Caerse con todo el equipo
Es recurrente en la especie humana, y más concretamente en la subespecie hombres, la tendencia a relatar aquellas anécdotas en las que salen vencedores, capaces de salir a parar trenes con el pecho. Rara vez les oirán contar como metieron la pata, hicieron el ridículo más espantoso, o simplemente se equivocaron. He ahí la acción clave: reconocer que hemos sido nosotros mismos los culpables, los únicos y últimos responsables de lo que hagamos. Ésto entra en auténtica contraposición con el modelo social vigente: lo que se nos incita a hacer es exactamente lo contrario. Exige responsabilidades a los demás, no asumas tu parte de culpa. Una sociedad de auténticos mendrugos irresponsables, sin un mínimo grado de coherencia en cuanto a madurez social se refiere. Después del homo habilis, hemos ido evolucionando hacia el homo inhabilis, inhabilis sociabilis.

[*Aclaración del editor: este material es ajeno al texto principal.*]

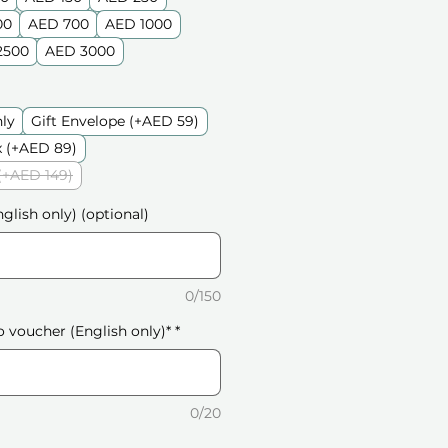
00
AED 700
AED 1000
2500
AED 3000
nly
Gift Envelope (+AED 59)
 (+AED 89)
(+AED 149)
glish only) (optional)
0/150
o voucher (English only)*
*
0/20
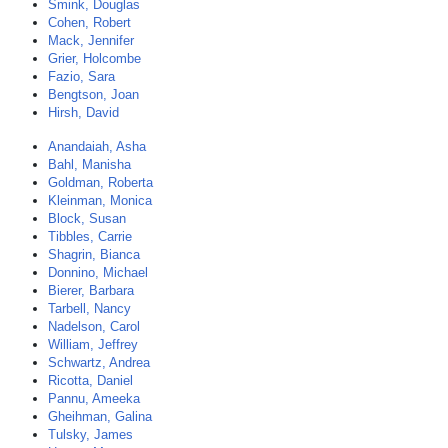
Smink, Douglas
Cohen, Robert
Mack, Jennifer
Grier, Holcombe
Fazio, Sara
Bengtson, Joan
Hirsh, David
Anandaiah, Asha
Bahl, Manisha
Goldman, Roberta
Kleinman, Monica
Block, Susan
Tibbles, Carrie
Shagrin, Bianca
Donnino, Michael
Bierer, Barbara
Tarbell, Nancy
Nadelson, Carol
William, Jeffrey
Schwartz, Andrea
Ricotta, Daniel
Pannu, Ameeka
Gheihman, Galina
Tulsky, James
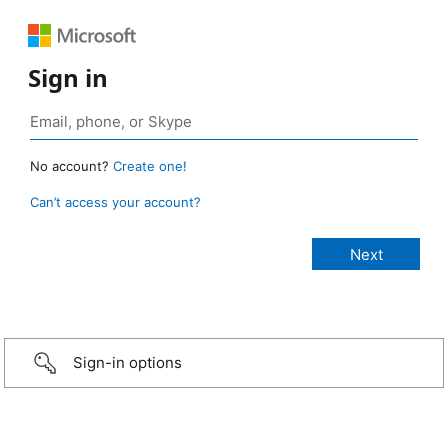
Sign in
No account?
Create one!
Can’t access your account?
Sign-in options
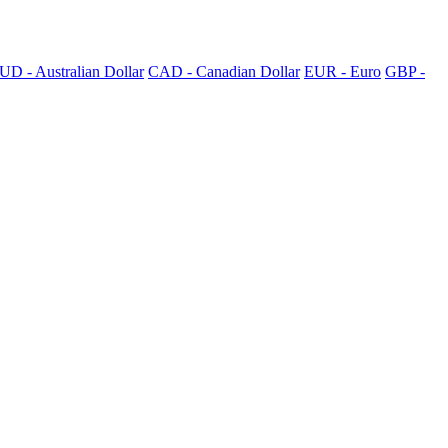
UD - Australian Dollar
CAD - Canadian Dollar
EUR - Euro
GBP -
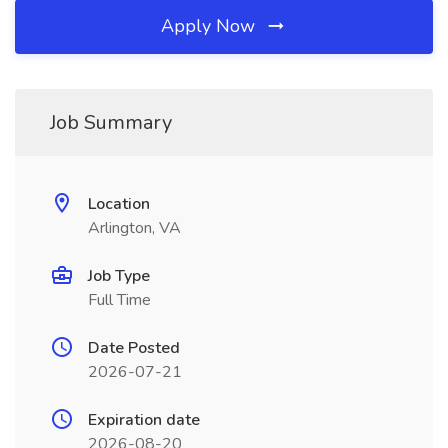
Apply Now
Job Summary
Location
Arlington, VA
Job Type
Full Time
Date Posted
2026-07-21
Expiration date
2026-08-20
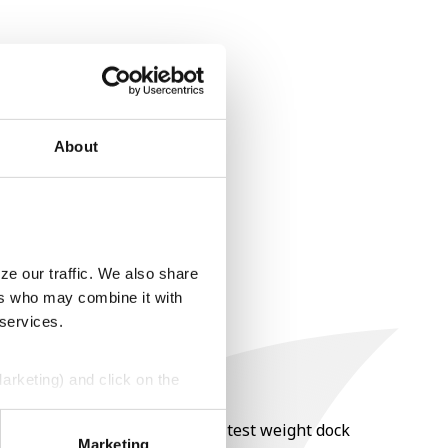
About
ze our traffic. We also share
ers who may combine it with
 services.
Marketing) and click on the
nt of moisture over 15%, and a test weight dock
perly without them.
Marketing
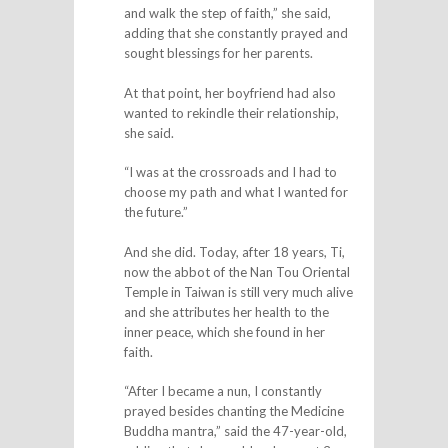
and walk the step of faith,” she said,
adding that she constantly prayed and
sought blessings for her parents.
At that point, her boyfriend had also
wanted to rekindle their relationship,
she said.
“I was at the crossroads and I had to
choose my path and what I wanted for
the future.”
And she did. Today, after 18 years, Ti,
now the abbot of the Nan Tou Oriental
Temple in Taiwan is still very much alive
and she attributes her health to the
inner peace, which she found in her
faith.
“After I became a nun, I constantly
prayed besides chanting the Medicine
Buddha mantra,” said the 47-year-old,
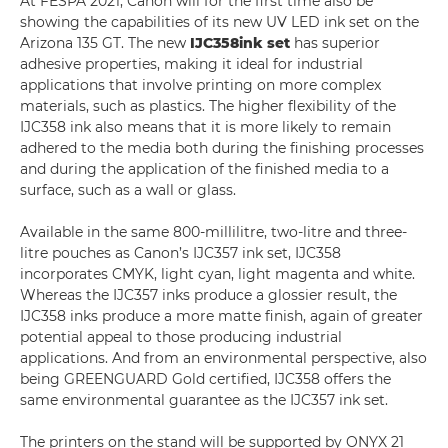
At FESPA 2021, Canon will for the first time also be
showing the capabilities of its new UV LED ink set on the
Arizona 135 GT. The new
IJC358
ink set
has superior
adhesive properties, making it ideal for industrial
applications that involve printing on more complex
materials, such as plastics. The higher flexibility of the
IJC358 ink also means that it is more likely to remain
adhered to the media both during the finishing processes
and during the application of the finished media to a
surface, such as a wall or glass.
Available in the same 800-millilitre, two-litre and three-
litre pouches as Canon’s IJC357 ink set, IJC358
incorporates CMYK, light cyan, light magenta and white.
Whereas the IJC357 inks produce a glossier result, the
IJC358 inks produce a more matte finish, again of greater
potential appeal to those producing industrial
applications. And from an environmental perspective, also
being GREENGUARD Gold certified, IJC358 offers the
same environmental guarantee as the IJC357 ink set.
The printers on the stand will be supported by ONYX 21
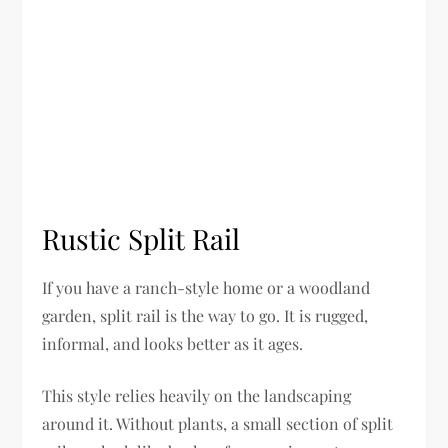
Rustic Split Rail
If you have a ranch-style home or a woodland
garden, split rail is the way to go. It is rugged,
informal, and looks better as it ages.
This style relies heavily on the landscaping
around it. Without plants, a small section of split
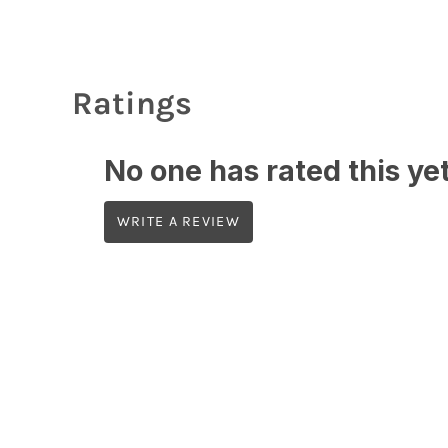
Ratings
No one has rated this yet,
WRITE A REVIEW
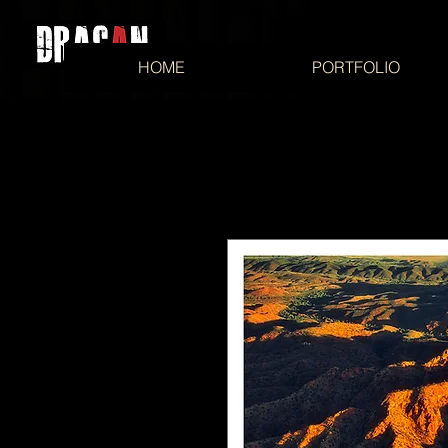
HOME
PORTFOLIO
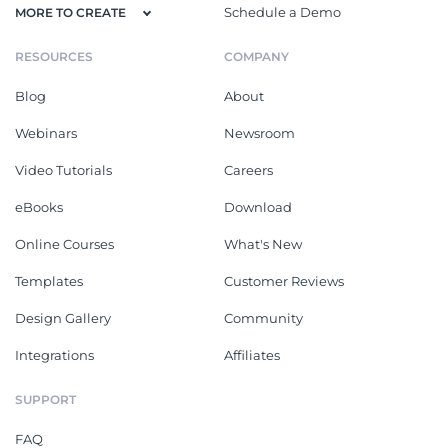
Schedule a Demo
MORE TO CREATE
RESOURCES
COMPANY
Blog
About
Webinars
Newsroom
Video Tutorials
Careers
eBooks
Download
Online Courses
What's New
Templates
Customer Reviews
Design Gallery
Community
Integrations
Affiliates
SUPPORT
FAQ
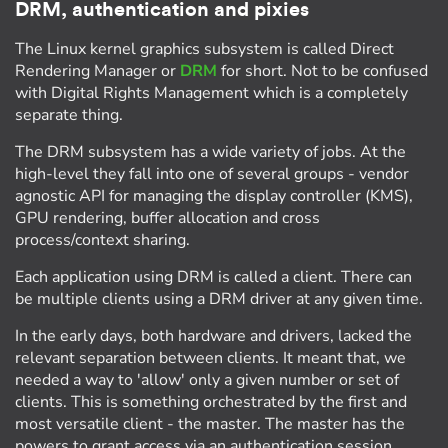
DRM, authentication and pixies
The Linux kernel graphics subsystem is called Direct
Rendering Manager or
DRM
for short. Not to be confused
with Digital Rights Management which is a completely
separate thing.
The DRM subsystem has a wide variety of jobs. At the
high-level they fall into one of several groups - vendor
agnostic API for managing the display controller (KMS),
GPU rendering, buffer allocation and cross
process/context sharing.
Each application using DRM is called a client. There can
be multiple clients using a DRM driver at any given time.
In the early days, both hardware and drivers, lacked the
relevant separation between clients. It meant that, we
needed a way to 'allow' only a given number or set of
clients. This is something orchestrated by the first and
most versatile client - the master. The master has the
powers to grant access via an authentication session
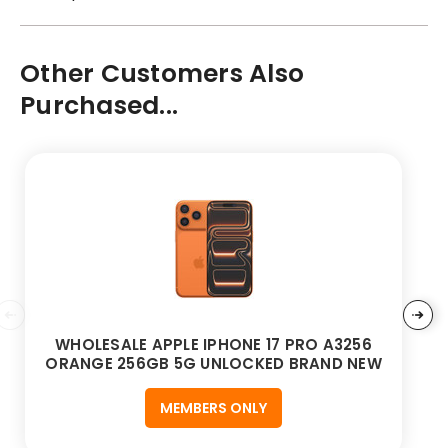
Other Customers Also
Purchased...
WHOLESALE APPLE IPHONE 17 PRO A3256
ORANGE 256GB 5G UNLOCKED BRAND NEW
MEMBERS ONLY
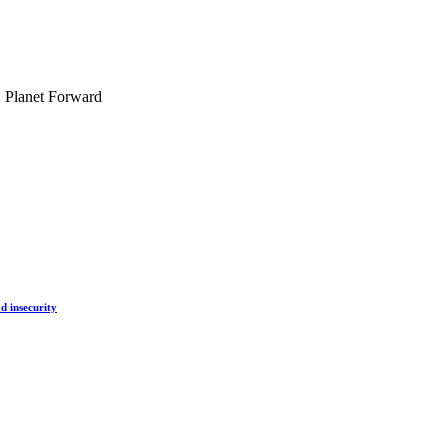
, Planet Forward
d insecurity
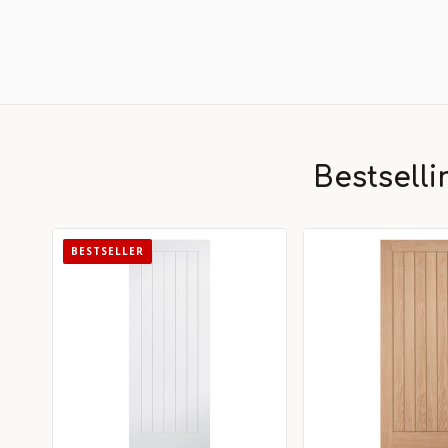
Bestsell
BESTSELLER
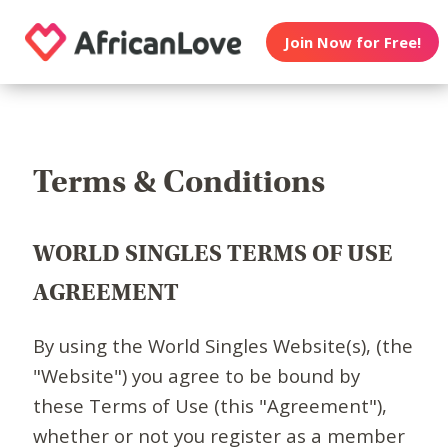
Join Now for Free!
Terms & Conditions
WORLD SINGLES TERMS OF USE
AGREEMENT
By using the World Singles Website(s), (the
"Website") you agree to be bound by
these Terms of Use (this "Agreement"),
whether or not you register as a member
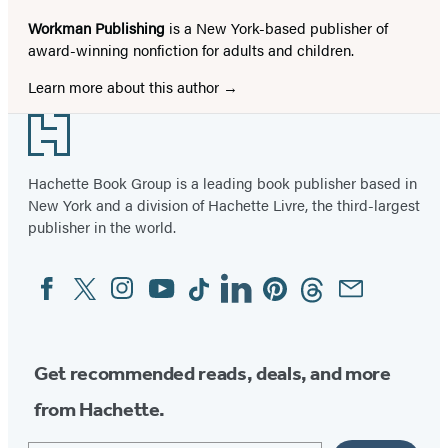
Workman Publishing
is a New York-based publisher of
award-winning nonfiction for adults and children.
Learn more about this author
Footer
Hachette Book Group is a leading book publisher based in
New York and a division of Hachette Livre, the third-largest
publisher in the world.
Facebook
Twitter
Instagram
YouTube
Tiktok
Linkedin
Pinterest
Threads
Email
Social
Media
Get recommended reads, deals, and more
from Hachette.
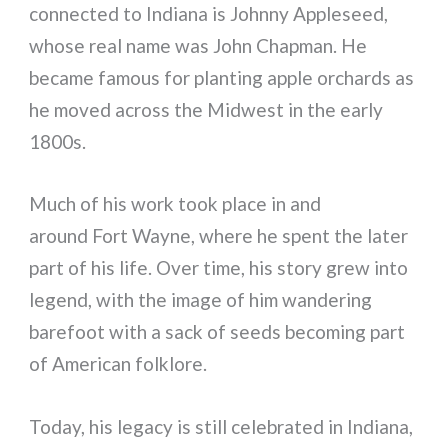
connected to Indiana is Johnny Appleseed,
whose real name was John Chapman. He
became famous for planting apple orchards as
he moved across the Midwest in the early
1800s.
Much of his work took place in and
around Fort Wayne, where he spent the later
part of his life. Over time, his story grew into
legend, with the image of him wandering
barefoot with a sack of seeds becoming part
of American folklore.
Today, his legacy is still celebrated in Indiana,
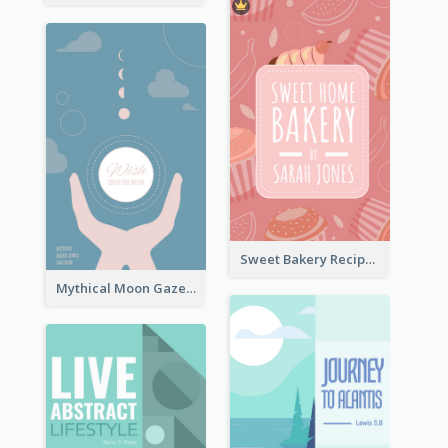
Sweet Bakery Recipe Book Cover
Mythical Moon Gaze Book Cover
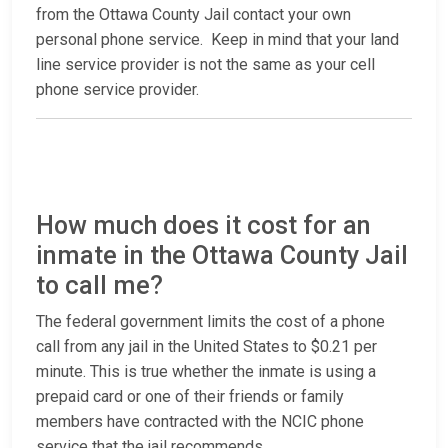
from the Ottawa County Jail contact your own
personal phone service. Keep in mind that your land
line service provider is not the same as your cell
phone service provider.
How much does it cost for an
inmate in the Ottawa County Jail
to call me?
The federal government limits the cost of a phone
call from any jail in the United States to $0.21 per
minute. This is true whether the inmate is using a
prepaid card or one of their friends or family
members have contracted with the NCIC phone
service that the jail recommends.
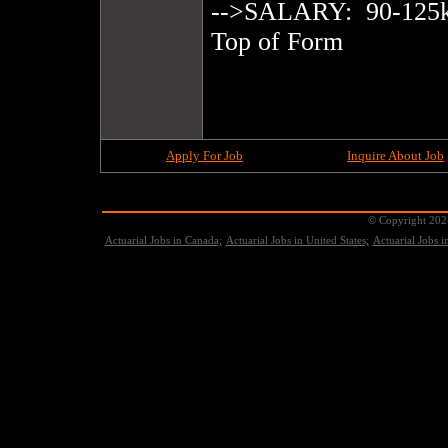
-->SALARY:  90-125k 
Top of Form

Apply For Job
Inquire About Job
© Copyright 2021
Actuarial Jobs in Canada;
Actuarial Jobs in United States;
Actuarial Jobs 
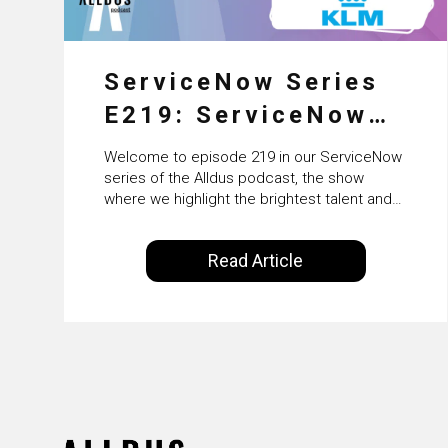
ServiceNow Series
E219: ServiceNow
HRSD, AI &
Welcome to episode 219 in our ServiceNow
Enterprise
series of the Alldus podcast, the show
where we highlight the brightest talent and
Transformation with
technical leadership within the ServiceNow
ecosystem. Powered by Alldus International,
KLM’s Wessel van
Read Article
our goal is to share with you the insights of
Enk
leaders in the field to showcase the
excellent work that is being done within…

Bueno, toda esta perorata con burdas pinceladas antropológicas y sociológicas (no le hagan ustedes más caso a este detective del que se merece), viene a servir de entradilla a esos gloriosos momentos en los que me he visto envuelto en alguna secuencia digna de una peli de Buster Keaton. Siempre he estado convencido de que soy mas hijo de mis fracasos que de mis éxitos. De aquellos he aprendido, por lo menos, a reírme. De los otros, si los ha habido, no sé muy bien cual ha sido su utilidad. Intentaré, en la medida de lo posible, ir dando rienda suelta en este blog a esas meteduras de pata que tanto me hacen reír hoy, que tan mal me lo hicieron pasar en su momento...
Tenía veinticuatro años, era agosto y se abría ante mí un futuro laboral bastante prometedor. Me había planteado hacer un viaje por la península, sin ningún destino definido, pero tomando el tren como método preferente de viaje. Estaba en Madrid y decidí ir a Barcelona, ciudad que aún no conocía. Hete aquí que estaba sentado en uno de esos asientos en los que los del otro lado se sitúan frente a tí, cara a cara. No recuerdo en que estación subieron dos chicas italianas de una edad similar a la mía. Yo iba leyendo y no presté demasiada atención. Pasado un buen rato, con el rabillo del ojo, observé como me miraban con auténtica fruición, sin apenas pestañear. Seguí leyendo, aunque bastante sorprendido, no estaba (ni, por supuesto, estoy) acostumbrado a esas sorpresas. Ya me fue imposible concentrarme en lo que leía, y me dedicaba fugazmente a comprobar que las paisanas de Miguel Ángel seguían absortas en mi persona. Así era. "Que suerte tienes, mamoncete", pensaba internamente. Pisar por primera vez Barcelona, y en tan cinqueccenta compañía me parecía un regalo de los dioses, fueran los que fueran. Me levanté para ir al baño a peinarme un poco y admirar secretamente en el espejo el perfil dionisíaco en el que hasta entonces no había reparado, cuando me dí cuenta de todo. ¡Detrás de mí había una pantalla que proyectaba una película!. La mirada de ambas no iba por mí, sino por los bíceps del musculitos de la pantalla. Pasé de sentir que estaba rodando Sueños de un seductor, a sentirme un actor más de Extraños en un tren ...
Han pasado unos cuantos años y sigo muriéndome de risa cada vez que me acuerdo de aquel día, en primer lugar porque nunca he sido una persona presuntuosa. Por una vez que se me ocurrió imaginarlo, vaya chasco.
Desde entonces, cada vez que viajo en tren, pido siempre un compartimento individual, para no volver a montarme en una nube y hacerme vanas ilusiones.